Another Look at Contraindications to Psychoanalysis:

Are there Persons We Should Not Take into Psychoanalysis?

Herbert J. Schlesinger, Ph.D.

Introduction

We are not many years beyond the time when psychoanalysis was widely held to be a panacea, the infallible cure for all ills of the spirit. It was not only considered to be the best treatment, it was the only treatment. If we suggested to a patient that a less expensive and less arduous treatment might do, we also would have to reassure him that we intended no implication that he was either too sick, not smart enough, or not worthy enough to be analyzed: We are no longer so single-mindedly ambitious about psychoanalysis, but regard it as a powerful treatment with a limited range of application in its native form. It has given rise, however, to a wide range of dynamically inspired therapeutic approaches that extend its reach enormously.

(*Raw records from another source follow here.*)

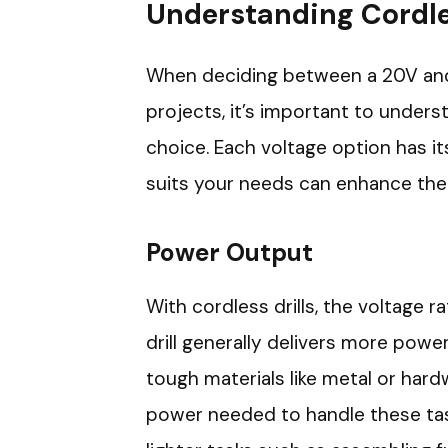
Understanding Cordles
When deciding between a 20V and a
projects, it’s important to under
choice. Each voltage option has i
suits your needs can enhance the 
Power Output
With cordless drills, the voltage 
drill generally delivers more powe
tough materials like metal or hard
power needed to handle these task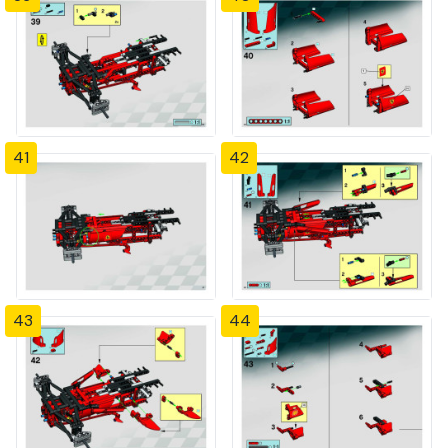
41
42
43
44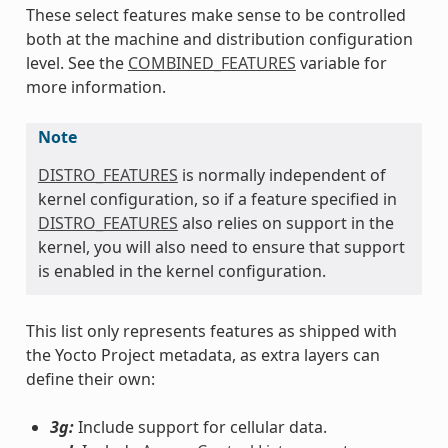
These select features make sense to be controlled
both at the machine and distribution configuration
level. See the
COMBINED_FEATURES
variable for
more information.
Note
DISTRO_FEATURES
is normally independent of
kernel configuration, so if a feature specified in
DISTRO_FEATURES
also relies on support in the
kernel, you will also need to ensure that support
is enabled in the kernel configuration.
This list only represents features as shipped with
the Yocto Project metadata, as extra layers can
define their own:
3g:
Include support for cellular data.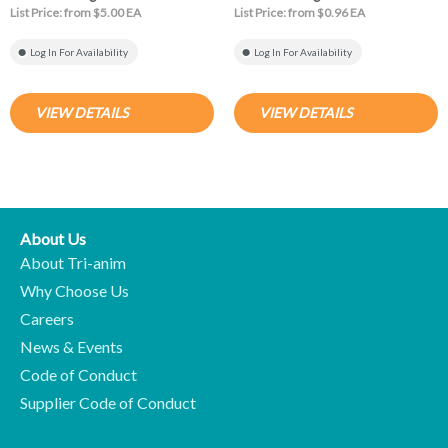
List Price: from $5.00 EA
List Price: from $0.96 EA
Log In For Availability
Log In For Availability
VIEW DETAILS
VIEW DETAILS
About Us
About Tri-anim
Why Choose Us
Careers
News & Events
Code of Conduct
Supplier Code of Conduct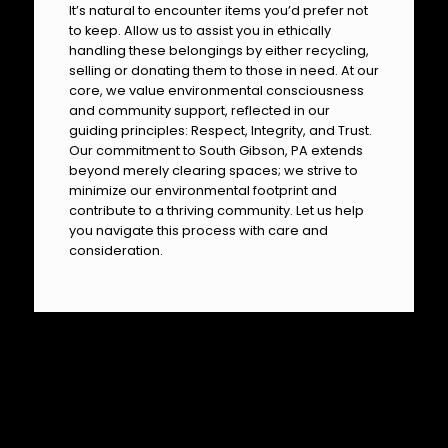
It’s natural to encounter items you’d prefer not
to keep. Allow us to assist you in ethically
handling these belongings by either recycling,
selling or donating them to those in need. At our
core, we value environmental consciousness
and community support, reflected in our
guiding principles: Respect, Integrity, and Trust.
Our commitment to South Gibson, PA extends
beyond merely clearing spaces; we strive to
minimize our environmental footprint and
contribute to a thriving community. Let us help
you navigate this process with care and
consideration.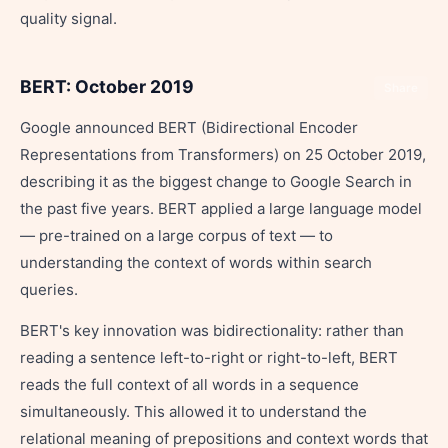
quality signal.
BERT: October 2019
Share
Google announced BERT (Bidirectional Encoder
Representations from Transformers) on 25 October 2019,
describing it as the biggest change to Google Search in
the past five years. BERT applied a large language model
— pre-trained on a large corpus of text — to
understanding the context of words within search
queries.
BERT's key innovation was bidirectionality: rather than
reading a sentence left-to-right or right-to-left, BERT
reads the full context of all words in a sequence
simultaneously. This allowed it to understand the
relational meaning of prepositions and context words that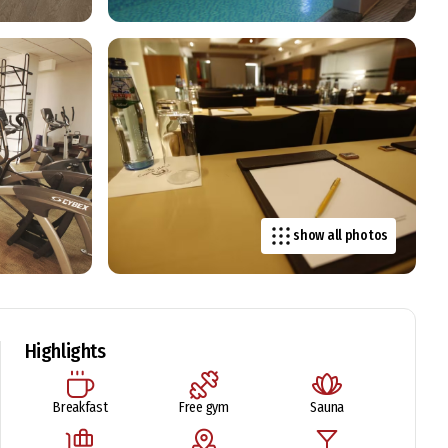
show all photos
Highlights
Breakfast
Free gym
Sauna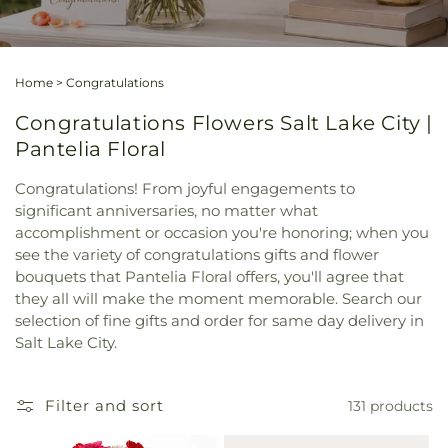
Home
>
Congratulations
Congratulations Flowers Salt Lake City |
Pantelia Floral
Congratulations! From joyful engagements to
significant anniversaries, no matter what
accomplishment or occasion you're honoring; when you
see the variety of congratulations gifts and flower
bouquets that Pantelia Floral offers, you'll agree that
they all will make the moment memorable. Search our
selection of fine gifts and order for same day delivery in
Salt Lake City.
Filter and sort
131 products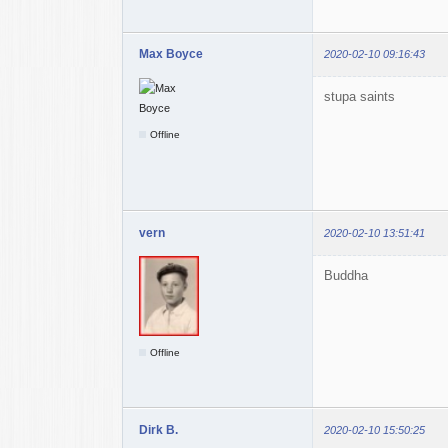
Max Boyce
2020-02-10 09:16:43
stupa saints
Offline
vern
2020-02-10 13:51:41
Buddha
Offline
Dirk B.
2020-02-10 15:50:25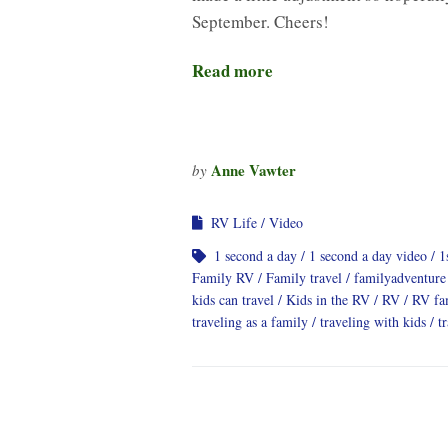
September. Cheers!
Read more
Anne Vawter
by
RV Life
Video
1 second a day
1 second a day video
1
Family RV
Family travel
familyadventure
kids can travel
Kids in the RV
RV
RV fa
traveling as a family
traveling with kids
t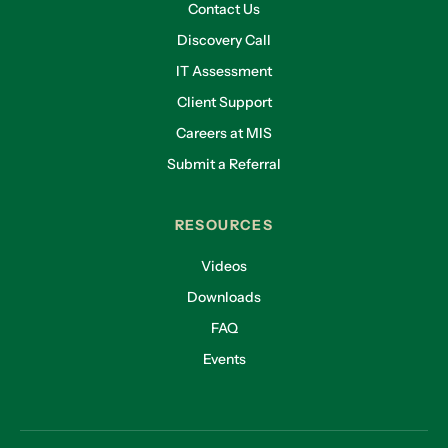
Contact Us
Discovery Call
IT Assessment
Client Support
Careers at MIS
Submit a Referral
RESOURCES
Videos
Downloads
FAQ
Events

Still, when an analyst comes across a prospective patient who presents the attractive picture of a bright and articulate person who has enjoyed reasonable success at a career and bears the outward signs of a fair social adjustment, but who is dissatisfied with his life, our first thought is likely to be, “why not analysis?” I will propose that some people who look analyzable and who ask for analysis nevertheless should not be taken into analysis without careful consideration of the likely hazards.

The Usual Contraindications

Some analysts now believe that perhaps there are only a few prospective patients who seem analyzable but for whom psychoanalysis might not be the best treatment:[1] In general, these are persons whose life circumstances permit little change, and for whom the “neurosis" might be the best compromise, or best adaptive solution open to them. They are viewed as having little capacity for independent living, or have other severely limiting factors including severe physical defects that would preclude a more gratifying life even if analysis could relieve them of their neurosis.

Some have raised ethical objections even to this minimal degree of exclusionary thinking, “Do we not play God when we decide what another's future must be? Should we arrogate to ourselves the power to dismiss another's capacity for growth, change and development? Is it not wrong to underestimate anyone’s capacity to find new adaptive solutions and to change what may until then have seemed to be unalterable aspects of reality? After all, is it not the spirit of analysis to challenge the assumption of a recalcitrant "reality" and to regard it as a construct until proven otherwise? Of course, we will want to balance this libertarian stance by the humane concern to avoid raising "false hopes."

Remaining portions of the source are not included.